-- INPUT DATA follows --

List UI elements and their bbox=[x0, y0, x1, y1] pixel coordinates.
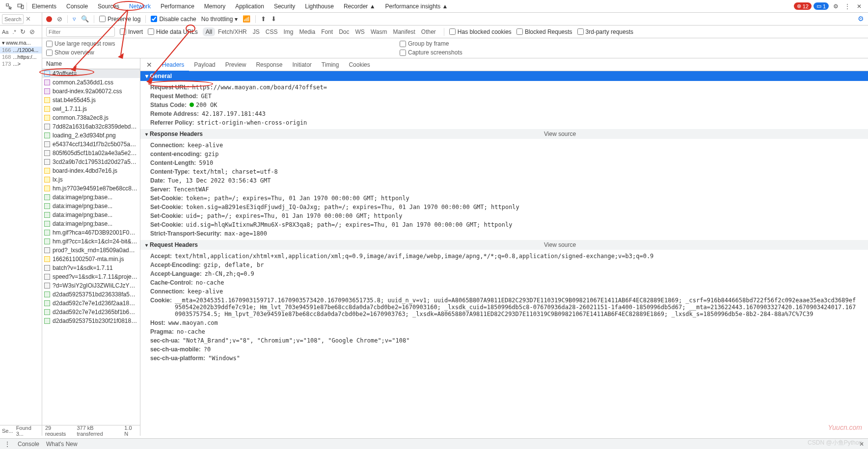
view-source-request[interactable]: View source bbox=[544, 241, 576, 248]
refresh-icon[interactable]: ↻ bbox=[20, 28, 26, 35]
tab-lighthouse[interactable]: Lighthouse bbox=[300, 0, 339, 12]
detail-tab-initiator[interactable]: Initiator bbox=[287, 59, 316, 71]
tab-sources[interactable]: Sources bbox=[93, 0, 124, 12]
export-har-icon[interactable]: ⬇ bbox=[271, 15, 276, 23]
request-row[interactable]: hm.gif?cc=1&ck=1&cl=24-bit&ds=1... bbox=[42, 237, 140, 246]
network-settings-icon[interactable]: ⚙ bbox=[858, 15, 864, 23]
request-row[interactable]: board-index.4dbd7e16.js bbox=[42, 166, 140, 175]
match-case-toggle[interactable]: Aa bbox=[2, 29, 8, 35]
section-response-headers[interactable]: ▾Response HeadersView source bbox=[140, 129, 868, 139]
filter-type-img[interactable]: Img bbox=[280, 27, 296, 36]
tab-performance[interactable]: Performance bbox=[156, 0, 199, 12]
close-devtools-icon[interactable]: ✕ bbox=[853, 0, 865, 12]
request-row[interactable]: speed?v=1&sdk=1.7.11&project=co... bbox=[42, 272, 140, 281]
request-row[interactable]: d2dad59253751b230f21f0818a5bfd4... bbox=[42, 317, 140, 325]
request-row[interactable]: 7dd82a16316ab32c8359debdb04396... bbox=[42, 122, 140, 131]
large-rows-checkbox[interactable]: Use large request rows bbox=[46, 40, 392, 47]
search-result-row[interactable]: 173...> bbox=[0, 60, 42, 67]
tab-network[interactable]: Network bbox=[124, 0, 156, 12]
filter-type-css[interactable]: CSS bbox=[263, 27, 281, 36]
request-row[interactable]: common.2a536dd1.css bbox=[42, 78, 140, 87]
group-by-frame-checkbox[interactable]: Group by frame bbox=[400, 40, 462, 47]
filter-type-other[interactable]: Other bbox=[418, 27, 439, 36]
blocked-cookies-checkbox[interactable]: Has blocked cookies bbox=[449, 28, 512, 35]
request-row[interactable]: data:image/png;base... bbox=[42, 211, 140, 219]
detail-tab-response[interactable]: Response bbox=[251, 59, 287, 71]
request-row[interactable]: data:image/png;base... bbox=[42, 219, 140, 228]
search-result-row[interactable]: 168...https:/... bbox=[0, 53, 42, 60]
request-row[interactable]: loading_2.e3d934bf.png bbox=[42, 131, 140, 140]
request-row[interactable]: batch?v=1&sdk=1.7.11 bbox=[42, 264, 140, 272]
filter-toggle-icon[interactable]: ▿ bbox=[73, 15, 76, 23]
tab-security[interactable]: Security bbox=[269, 0, 300, 12]
hide-data-urls-checkbox[interactable]: Hide data URLs bbox=[148, 28, 198, 35]
tree-file[interactable]: ▾www.ma... bbox=[0, 39, 42, 47]
request-row[interactable]: common.738a2ec8.js bbox=[42, 113, 140, 122]
request-row[interactable]: d2dad592c7e7e1d236f2aa1811a8a64... bbox=[42, 299, 140, 308]
device-toggle-icon[interactable] bbox=[15, 0, 27, 12]
request-row[interactable]: data:image/png;base... bbox=[42, 193, 140, 202]
request-row[interactable]: data:image/png;base... bbox=[42, 202, 140, 211]
settings-icon[interactable]: ⚙ bbox=[830, 0, 841, 12]
preserve-log-checkbox[interactable]: Preserve log bbox=[99, 16, 140, 23]
drawer-whatsnew-tab[interactable]: What's New bbox=[46, 441, 78, 448]
blocked-requests-checkbox[interactable]: Blocked Requests bbox=[516, 28, 572, 35]
more-icon[interactable]: ⋮ bbox=[841, 0, 853, 12]
tab-elements[interactable]: Elements bbox=[27, 0, 61, 12]
detail-tab-headers[interactable]: Headers bbox=[157, 59, 189, 72]
issues-badge[interactable]: ▭ 1 bbox=[814, 2, 829, 10]
clear-icon[interactable]: ⊘ bbox=[57, 15, 62, 23]
section-request-headers[interactable]: ▾Request HeadersView source bbox=[140, 240, 868, 250]
request-row[interactable]: board-index.92a06072.css bbox=[42, 87, 140, 96]
detail-tab-payload[interactable]: Payload bbox=[189, 59, 220, 71]
detail-tab-cookies[interactable]: Cookies bbox=[344, 59, 375, 71]
request-row[interactable]: stat.b4e55d45.js bbox=[42, 96, 140, 105]
section-general[interactable]: ▾ General bbox=[140, 71, 868, 81]
screenshots-checkbox[interactable]: Capture screenshots bbox=[400, 49, 462, 56]
show-overview-checkbox[interactable]: Show overview bbox=[46, 49, 392, 56]
clear-search-icon[interactable]: ✕ bbox=[26, 15, 31, 23]
filter-input[interactable] bbox=[46, 27, 115, 37]
filter-type-ws[interactable]: WS bbox=[353, 27, 368, 36]
throttling-select[interactable]: No throttling ▾ bbox=[201, 16, 238, 23]
tab-recorder[interactable]: Recorder ▲ bbox=[339, 0, 380, 12]
tab-console[interactable]: Console bbox=[61, 0, 93, 12]
request-row[interactable]: e54374ccf134d1f7b2c5b075a74fca52... bbox=[42, 140, 140, 149]
invert-checkbox[interactable]: Invert bbox=[120, 28, 143, 35]
request-row[interactable]: hm.gif?hca=467D3B92001F075E&cc... bbox=[42, 228, 140, 237]
drawer-console-tab[interactable]: Console bbox=[18, 441, 39, 448]
view-source-response[interactable]: View source bbox=[544, 131, 576, 137]
third-party-checkbox[interactable]: 3rd-party requests bbox=[577, 28, 633, 35]
request-list-header[interactable]: Name bbox=[42, 58, 140, 69]
filter-type-font[interactable]: Font bbox=[318, 27, 336, 36]
filter-type-fetchxhr[interactable]: Fetch/XHR bbox=[215, 27, 250, 36]
request-row[interactable]: d2dad592c7e7e1d2365bf1b63cd259... bbox=[42, 308, 140, 317]
tab-application[interactable]: Application bbox=[230, 0, 269, 12]
drawer-menu-icon[interactable]: ⋮ bbox=[4, 440, 11, 448]
detail-tab-preview[interactable]: Preview bbox=[220, 59, 251, 71]
disable-cache-checkbox[interactable]: Disable cache bbox=[151, 16, 196, 23]
filter-type-manifest[interactable]: Manifest bbox=[390, 27, 418, 36]
request-row[interactable]: hm.js?703e94591e87be68cc8da0da7... bbox=[42, 184, 140, 193]
request-row[interactable]: ?d=W3siY2gIOiJ3ZWIiLCJzYyI6IjE5Mj... bbox=[42, 281, 140, 290]
request-row[interactable]: 1662611002507-mta.min.js bbox=[42, 255, 140, 264]
error-badge[interactable]: ⊗ 12 bbox=[794, 2, 812, 10]
request-row[interactable]: d2dad59253751bd236338fa5bd5a27... bbox=[42, 290, 140, 299]
request-row[interactable]: 3cd2a9b7dc179531d20d27a5fd686e... bbox=[42, 158, 140, 166]
request-row[interactable]: 4?offset= bbox=[42, 69, 140, 78]
search-toggle-icon[interactable]: 🔍 bbox=[81, 15, 89, 23]
request-row[interactable]: owl_1.7.11.js bbox=[42, 105, 140, 113]
filter-type-doc[interactable]: Doc bbox=[336, 27, 352, 36]
network-conditions-icon[interactable]: 📶 bbox=[243, 15, 250, 23]
request-row[interactable]: 805f605d5cf1b1a02a4e3a5e29df003... bbox=[42, 149, 140, 158]
filter-type-js[interactable]: JS bbox=[250, 27, 263, 36]
import-har-icon[interactable]: ⬆ bbox=[261, 15, 266, 23]
filter-type-wasm[interactable]: Wasm bbox=[368, 27, 390, 36]
detail-tab-timing[interactable]: Timing bbox=[317, 59, 344, 71]
search-input[interactable] bbox=[2, 14, 24, 24]
tab-memory[interactable]: Memory bbox=[199, 0, 230, 12]
inspect-element-icon[interactable] bbox=[3, 0, 15, 12]
record-button[interactable] bbox=[46, 16, 52, 22]
request-row[interactable]: lx.js bbox=[42, 175, 140, 184]
cancel-icon[interactable]: ⊘ bbox=[29, 28, 35, 35]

-- INPUT DATA concluded --

Working through the entries above, copy every line in which "elements" is found.

List UI elements and their bbox=[x0, y0, x1, y1] pixel coordinates.
tab-elements[interactable]: Elements bbox=[27, 0, 61, 12]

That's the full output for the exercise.